New partition for Linux mount? / home?

  Internetwhizzkid 18:37 18 Mar 2007


I am in the process of wanting to dual boot into linux on my windows machine. Now I have the live cd etc and I have just had a look around the control center for new partitions etc. Now I get the idea of setting space ect, but the last box underneath says mount or something like that.

it then has a drop down box and says /home /boot /www

something like that anyway

Does anyone know what I want I have to chose. All I want to do is install linux on the new partion and boot into either windows or linux when I want..

Any help will be great


  Madscot_uk 19:49 18 Mar 2007

Normally for linux to run you need the root directory, where you install it and a swap drive, this was the case for my Ubuntu install.

/home would be my choice. When you install linux it will also install a program called grub which allows you to select between os's

  LastChip 20:18 18 Mar 2007

You actually need a minimum of two partitions for a Linux installation. You can have more, but I would suggest you try the simple installation first and if you grow to like it, you can alter the structure at a later date.

The first partition you need is the "ROOT" partition, indicated by: /

This is the same in many respects as the C: drive in Windows.
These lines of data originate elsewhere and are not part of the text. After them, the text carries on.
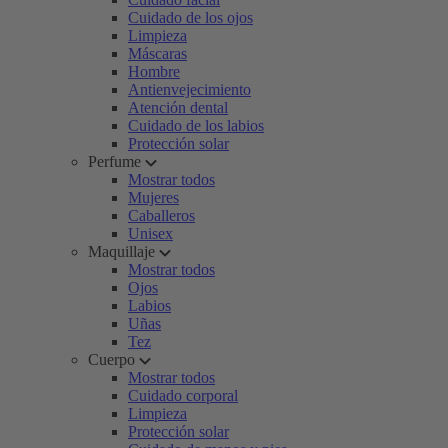
Cuidado de los ojos
Limpieza
Máscaras
Hombre
Antienvejecimiento
Atención dental
Cuidado de los labios
Protección solar
Perfume
Mostrar todos
Mujeres
Caballeros
Unisex
Maquillaje
Mostrar todos
Ojos
Labios
Uñas
Tez
Cuerpo
Mostrar todos
Cuidado corporal
Limpieza
Protección solar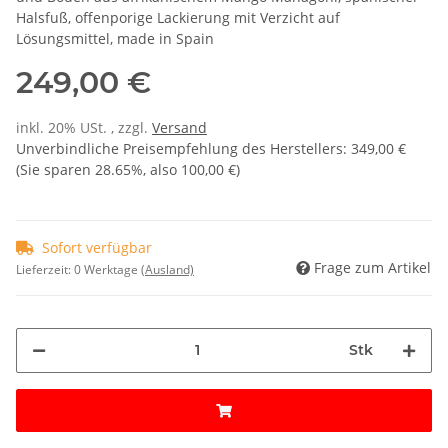
Halsfuß, offenporige Lackierung mit Verzicht auf
Lösungsmittel, made in Spain
249,00 €
inkl. 20% USt. , zzgl.
Versand
Unverbindliche Preisempfehlung des Herstellers
:
349,00 €
(Sie sparen
28.65%
, also
100,00 €
)
Sofort verfügbar
Frage zum Artikel
Lieferzeit:
0 Werktage
(Ausland)
Stk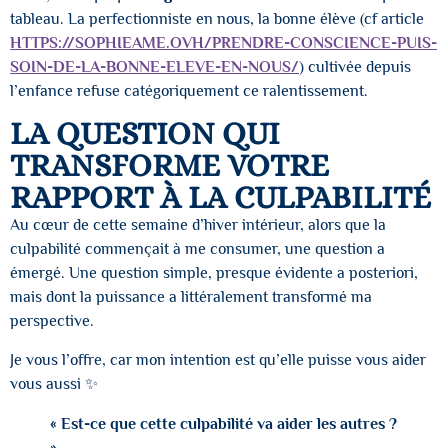
tableau. La perfectionniste en nous, la bonne élève (cf article
HTTPS://SOPHIEAME.OVH/PRENDRE-CONSCIENCE-PUIS-
SOIN-DE-LA-BONNE-ELEVE-EN-NOUS/
) cultivée depuis
l’enfance refuse catégoriquement ce ralentissement.
LA QUESTION QUI
TRANSFORME VOTRE
RAPPORT À LA CULPABILITÉ
Au cœur de cette semaine d’hiver intérieur, alors que la
culpabilité commençait à me consumer, une question a
émergé. Une question simple, presque évidente a posteriori,
mais dont la puissance a littéralement transformé ma
perspective.
Je vous l’offre, car mon intention est qu’elle puisse vous aider
vous aussi ✨
« Est-ce que cette culpabilité va aider les autres ?
»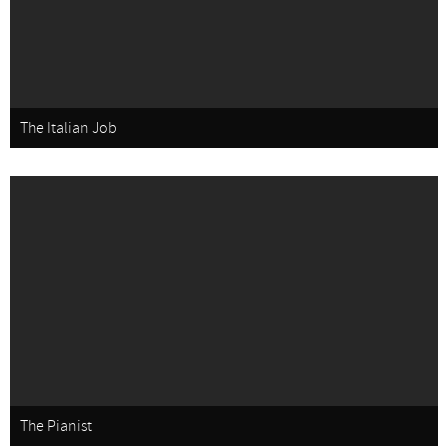
The Italian Job
The Pianist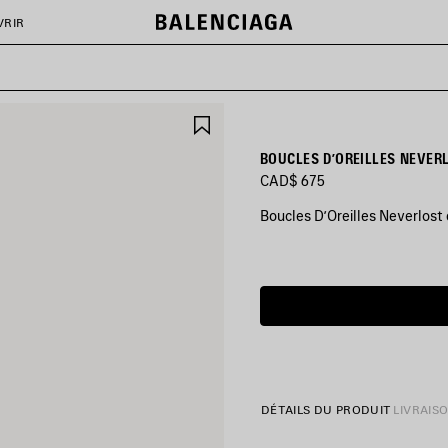
VRIR
AJOUTER
AUX
FAVORIS
BOUCLES D’OREILLES NEVER
CAD$ 675
Boucles D’Oreilles Neverlost e
COULEURS
:
Date
ARGENT
estimée
VIEILLI
de
livraison:
2026/08/10
Argent
-
Vieilli
2026/08/14
DÉTAILS DU PRODUIT
LIVRAIS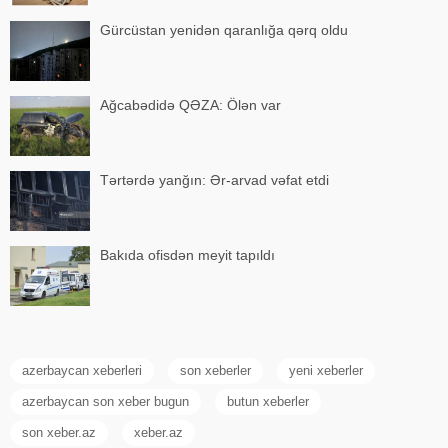
Gürcüstan yenidən qaranlığa qərq oldu
Ağcabədidə QƏZA: Ölən var
Tərtərdə yanğın: Ər-arvad vəfat etdi
Bakıda ofisdən meyit tapıldı
azerbaycan xeberleri
son xeberler
yeni xeberler
azerbaycan son xeber bugun
butun xeberler
son xeber.az
xeber.az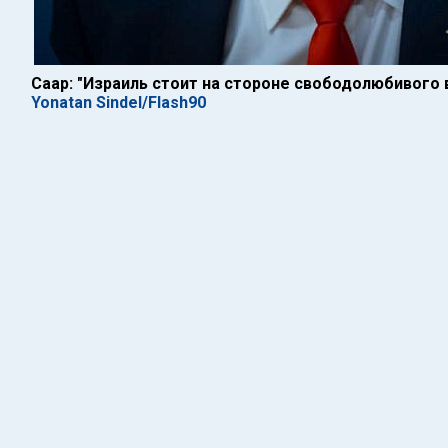
Саар: "Израиль стоит на стороне свободолюбивого 
Yonatan Sindel/Flash90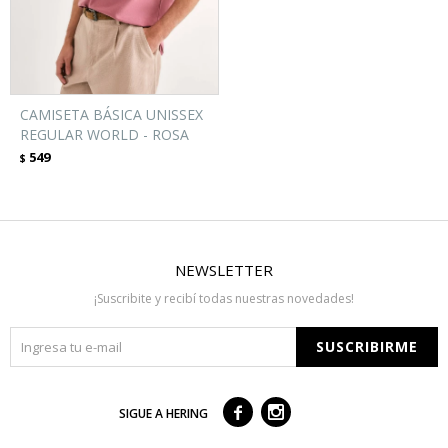
CAMISETA BÁSICA UNISSEX
REGULAR WORLD - ROSA
549
$
NEWSLETTER
¡Suscribite y recibí todas nuestras novedades!
SUSCRIBIRME



SIGUE A HERING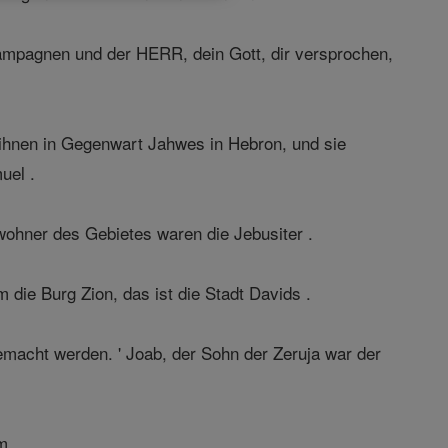
 Kampagnen und der HERR, dein Gott, dir versprochen,
 ihnen in Gegenwart Jahwes in Hebron, und sie
uel .
wohner des Gebietes waren die Jebusiter .
die Burg Zion, das ist die Stadt Davids .
emacht werden. ' Joab, der Sohn der Zeruja war der
m.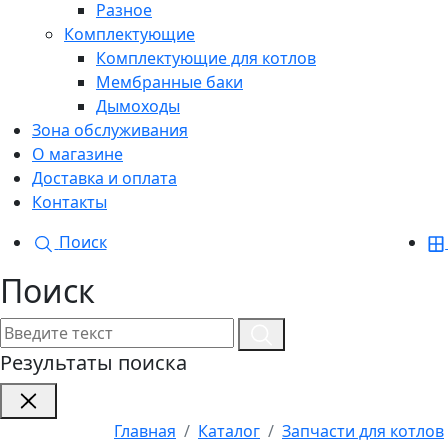
Разное
Комплектующие
Комплектующие для котлов
Мембранные баки
Дымоходы
Зона обслуживания
О магазине
Доставка и оплата
Контакты
Поиск
Поиск
Результаты поиска
Главная
Каталог
Запчасти для котлов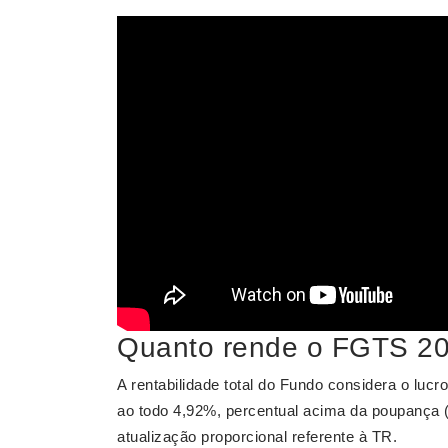
Quanto rende o FGTS 2
A rentabilidade total do Fundo considera o luc
ao todo 4,92%, percentual acima da poupança 
atualização proporcional referente à TR.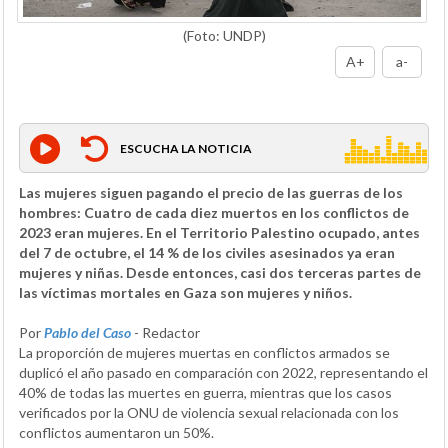
(Foto: UNDP)
A+
a-
ESCUCHA LA NOTICIA
Las mujeres siguen pagando el precio de las guerras de los
hombres: Cuatro de cada diez muertos en los conflictos de
2023 eran mujeres. En el Territorio Palestino ocupado, antes
del 7 de octubre, el 14 % de los civiles asesinados ya eran
mujeres y niñas. Desde entonces, casi dos terceras partes de
las víctimas mortales en Gaza son mujeres y niños.
Por
Pablo del Caso
- Redactor
La proporción de mujeres muertas en conflictos armados se
duplicó el año pasado en comparación con 2022, representando el
40% de todas las muertes en guerra, mientras que los casos
verificados por la ONU de violencia sexual relacionada con los
conflictos aumentaron un 50%.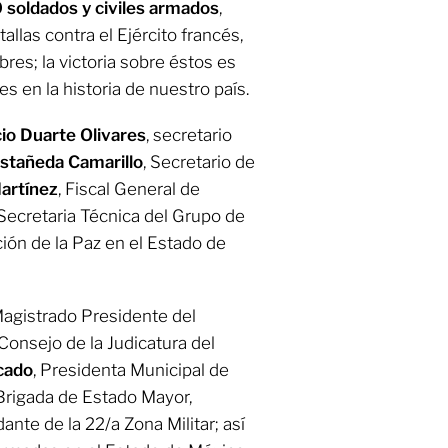
 soldados y civiles armados
,
allas contra el Ejército francés,
es; la victoria sobre éstos es
 en la historia de nuestro país.
io Duarte Olivares
, secretario
astañeda Camarillo
, Secretario de
artínez
, Fiscal General de
 Secretaria Técnica del Grupo de
ión de la Paz en el Estado de
Magistrado Presidente del
 Consejo de la Judicatura del
cado
, Presidenta Municipal de
Brigada de Estado Mayor,
ante de la 22/a Zona Militar; así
The second you need is a "SWAP" partition, indicated appropriately as: swap

There are as many views on how large the swap file should be in Linux as there are in Windows, but about twice your physical memory is probably as good a guide as any.

The root partition is the core from which everything else emanates. The swap partition is the same as what is known as virtual memory in Windows. In other words, it is used to swap information from the memory to disc when the memory needs more space.

Most Linux distro's will take care of the partitions by just using the defaults and will recognise your Windows installation and set up a Dual boot menu for you.

Which distro are you trying?

  Internetwhizzkid 20:23 18 Mar 2007


but bare in mind I have 2 partitons i cant get rid of ( ones i must keep)





  octal 20:33 18 Mar 2007

Internetwhizzkid said:

"Now I have the live cd"

Doesn't Ben need the full CD?

  LastChip 20:47 18 Mar 2007

You just tell the installation to use part of the partition you wish to use and it will resize it.

The hard drive name culture is different to what you've been used to.

The Primary hard drive will be seen as dev/hda or dev/sda if it's a scsi or sata drive. click here for more information, as it's important you understand this, in order not to load Mandriva on to the wrong partition.

I'm not sure if Mandriva has a built in partitioning utility. It's a few years since I used it. If not, you will need a partitioning utility to resize your drive. Ranish is one such utility click here Not as user friendy as Partition Magic, but does the job and is free!

  LastChip 20:51 18 Mar 2007

Often the new generation of "live CD's" offer an installation option as well. In other words you try it first and if you like it, load in on your machine. Kubuntu does exactly that; it's a sort of dual option!

  Internetwhizzkid 20:51 18 Mar 2007

I think it does it has drive drake, but could i not just make a new partition with no mount point and install on that new partiton would that work



  Rossi#1 21:24 18 Mar 2007

I used Mandriva recently and it does set up the partitions itself. Remember to back up important data first though. You aresupposed to defrag too but my XP doesnt like that.

  LastChip 21:53 18 Mar 2007

you may have to assign a mount point (but I may be wrong). As I said, I haven't used Mandriva at all recently. If you do, just assign it as / (root) and the system should take care of the rest.